駐車場から4階に上がって長い動線の最初に目にするのは、「はじまりのウォール」。壁一面の、泉大津市立図書館の前身である1949年開館当時からの古典籍コレクション「朴斎文庫」の紹介に始まる和漢書の展示は、博物館との連携です。学芸員との連携では、『新古今和歌集』、『六百番歌合』など約8,000冊を入れ換えながら紹介しています。生涯学習課や織編館(注3)とも連携して、地元産業である毛布の生産工程から敗戦以降まで繊維の街として栄えた移り変わりを展示。景気の良かった頃は、一織りで万円稼いだ「ガチャ万景気」の時代もあったのだそうな。沿線の南海電鉄との連携では「旅なぞtrain」コーナーを設けていました。
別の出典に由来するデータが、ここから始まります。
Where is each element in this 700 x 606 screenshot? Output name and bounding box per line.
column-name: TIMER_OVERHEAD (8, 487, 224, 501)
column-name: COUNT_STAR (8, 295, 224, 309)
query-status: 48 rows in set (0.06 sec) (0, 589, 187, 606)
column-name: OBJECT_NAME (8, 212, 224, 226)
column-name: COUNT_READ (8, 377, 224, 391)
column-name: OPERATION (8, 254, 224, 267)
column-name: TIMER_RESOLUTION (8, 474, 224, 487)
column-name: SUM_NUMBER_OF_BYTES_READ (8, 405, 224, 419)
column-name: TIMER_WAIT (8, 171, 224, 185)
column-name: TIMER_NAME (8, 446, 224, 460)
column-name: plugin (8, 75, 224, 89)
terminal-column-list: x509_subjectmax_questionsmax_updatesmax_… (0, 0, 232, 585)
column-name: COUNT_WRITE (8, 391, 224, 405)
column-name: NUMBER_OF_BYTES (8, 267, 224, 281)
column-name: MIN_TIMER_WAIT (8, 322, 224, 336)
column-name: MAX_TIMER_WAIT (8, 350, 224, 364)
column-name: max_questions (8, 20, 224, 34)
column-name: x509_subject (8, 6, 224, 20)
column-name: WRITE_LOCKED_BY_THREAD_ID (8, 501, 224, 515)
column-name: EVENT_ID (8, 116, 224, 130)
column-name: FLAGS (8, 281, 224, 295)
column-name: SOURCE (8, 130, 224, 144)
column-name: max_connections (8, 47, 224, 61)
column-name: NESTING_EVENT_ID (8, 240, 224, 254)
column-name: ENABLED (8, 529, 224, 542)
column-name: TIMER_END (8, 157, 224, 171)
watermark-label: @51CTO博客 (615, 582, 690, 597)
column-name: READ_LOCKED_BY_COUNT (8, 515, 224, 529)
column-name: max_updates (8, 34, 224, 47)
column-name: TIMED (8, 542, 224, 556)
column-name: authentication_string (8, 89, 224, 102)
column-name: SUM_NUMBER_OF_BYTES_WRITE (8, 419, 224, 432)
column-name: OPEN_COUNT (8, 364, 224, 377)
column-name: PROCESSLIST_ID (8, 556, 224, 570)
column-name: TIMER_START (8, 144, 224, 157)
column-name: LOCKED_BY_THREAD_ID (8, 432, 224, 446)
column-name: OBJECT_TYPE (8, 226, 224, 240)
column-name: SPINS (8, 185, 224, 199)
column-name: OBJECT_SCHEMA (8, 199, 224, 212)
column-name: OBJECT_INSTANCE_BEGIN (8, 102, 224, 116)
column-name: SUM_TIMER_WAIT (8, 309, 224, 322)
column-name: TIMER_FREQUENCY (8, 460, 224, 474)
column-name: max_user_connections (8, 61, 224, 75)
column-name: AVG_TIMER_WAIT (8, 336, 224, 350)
図書館内にカーペットの色がちょっと違うコーナーがあり、地場産業の商品を売っていました。市と商工会議所で「シティプロモーション」会社を設立し、図書館は地場代を貸している形式をとります。伺ってみて、図書館内での売買の仕掛けに納得しました。

ちなみに、会議室は高校生でも借りられる金額ですが有料で貸出。館内どこでも飲めるコーヒーもこの会社に委託して、図書館は現金を扱わない工夫があります。

オレンジのフロアは食事を許可するゾーン。ネーミングもサインもチャーミングです。例えば、

  • 「たべるん」:食べ物OKコーナー
  • 「つくるん」:水場もある工作などができるコーナー
  • 「のぼるん」:小さな子どもの隠れ場所コーナー

というようなネーミング。

児童書は、子どもが特にお気に入りの「ウンチ」や「おばけ」などはテーマ別に展示。

2本柱のビジネス支援コーナーには3Dプリンターやホットな話題の本が並び、特にページを見せたい展示本は、特注の‘本の台’の上に載せてページを見せています。ビジネス支援で使える商用データベースは、新聞の他に、法令、経営、医学、農業の9種類。静かに本を読みたい人には、スタディルームやラーニングルームが用意されています。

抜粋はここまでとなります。